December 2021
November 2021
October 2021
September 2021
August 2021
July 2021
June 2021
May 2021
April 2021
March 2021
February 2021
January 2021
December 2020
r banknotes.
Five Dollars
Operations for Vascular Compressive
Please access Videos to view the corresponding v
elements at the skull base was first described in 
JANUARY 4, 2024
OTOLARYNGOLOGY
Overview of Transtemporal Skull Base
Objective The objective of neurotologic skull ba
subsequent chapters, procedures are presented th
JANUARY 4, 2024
* * *
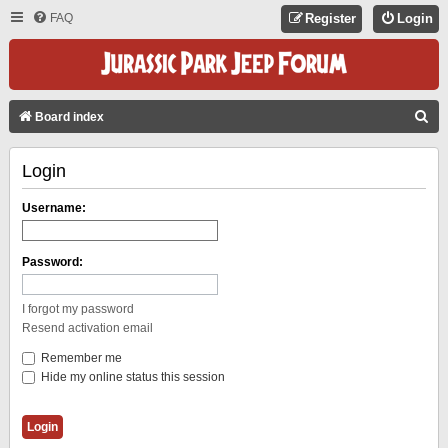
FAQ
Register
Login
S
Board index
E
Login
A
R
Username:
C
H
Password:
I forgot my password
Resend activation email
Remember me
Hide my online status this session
--
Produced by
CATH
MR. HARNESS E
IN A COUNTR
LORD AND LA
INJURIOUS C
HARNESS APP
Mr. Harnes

What you will do >> When you reach the line holding "I forgot my password" in the records above, begin reproducing exactly, stop after the line holding "Hide my online status this session", and output nothing else.

Response for this exercise >>
I forgot my password
Resend activation email
Remember me
Hide my online status this session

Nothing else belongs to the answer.